The following morning, Cora Lewis made her way from one end of the kitchen to the other. She was furious. A slice of toast was getting cold on the kitchen table. A grapefruit sat on the cutting board beside the sink.
On her ever-present television, a local newscaster said, “Last night, a twenty-four-year-old man was found dead on the corner of High Street and Sweeney, another apparent victim of the Bell Town Strangler. Police are not disclosing the name of the victim and the details of his death. But sources tell us that the victim died of asphyxiation in a manner similar to that of five other men in the same vicinity over the past three months...”

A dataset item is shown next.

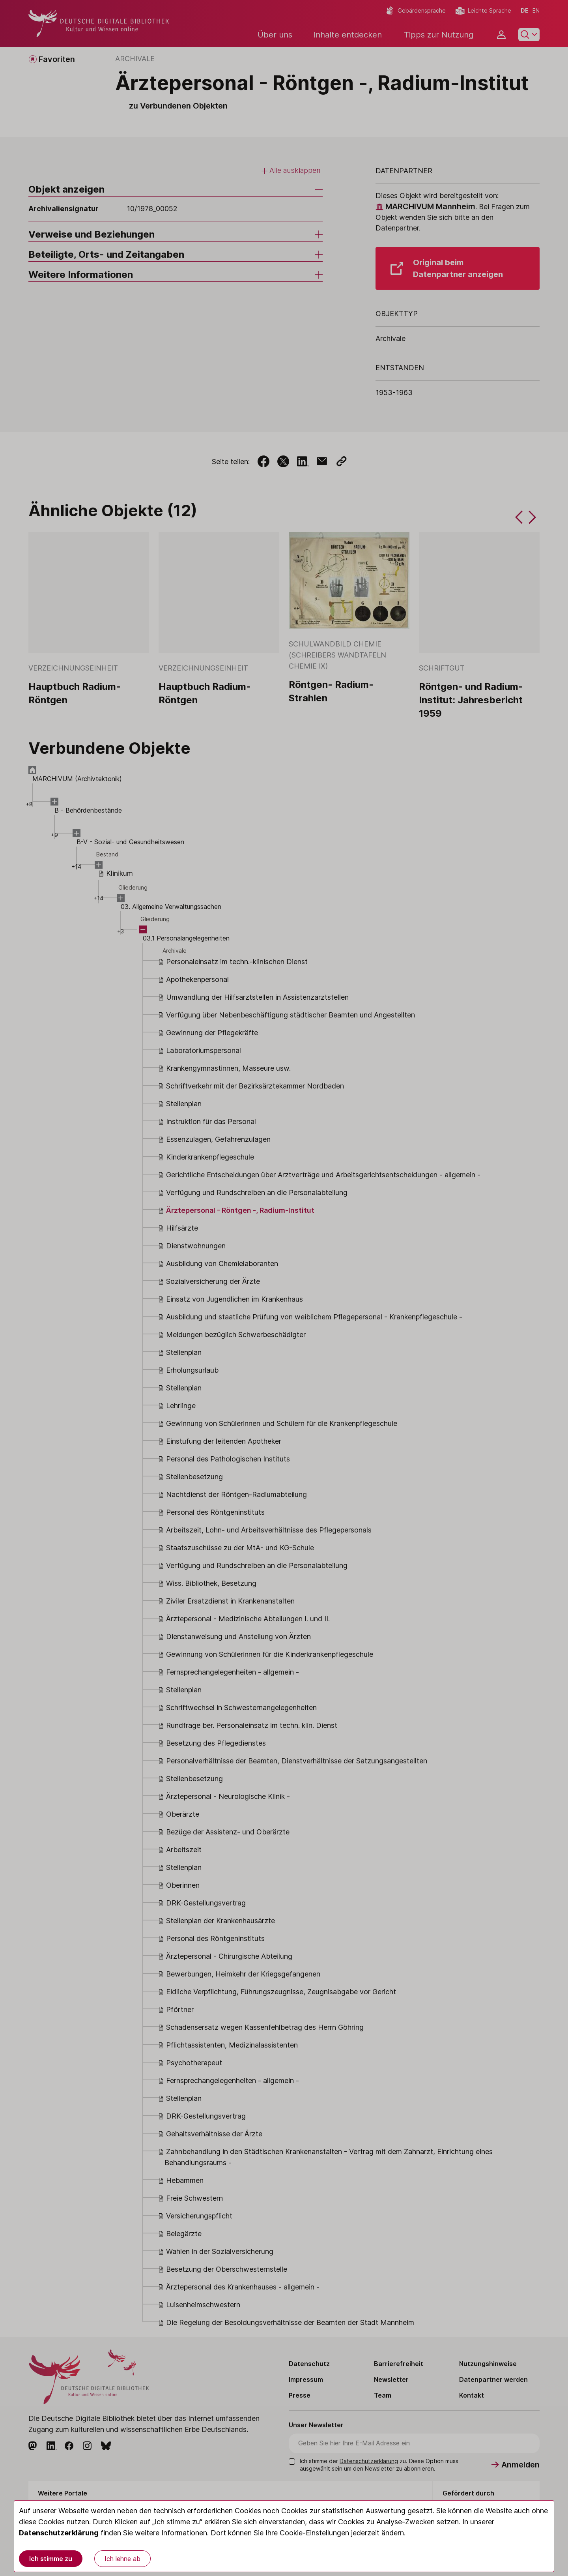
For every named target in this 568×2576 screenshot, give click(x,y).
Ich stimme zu (50, 2559)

“Damn her,” said Cora, not listening to the television, her mind on the grapefruit waiting to be sliced, as she frantically searched the countertops. “If Fran took my knife, we’ll see if I let her in my house again. I know she took it. That was part of a set we got for our anniversary. Frances and her damn purse.”
A place for everything, she thought angrily. And everything in its place.
She didn’t think to look at the side of her easy-chair cushion, where it had lain since Fran’s visit, its blade still sticky with the juice of yesterday’s orange.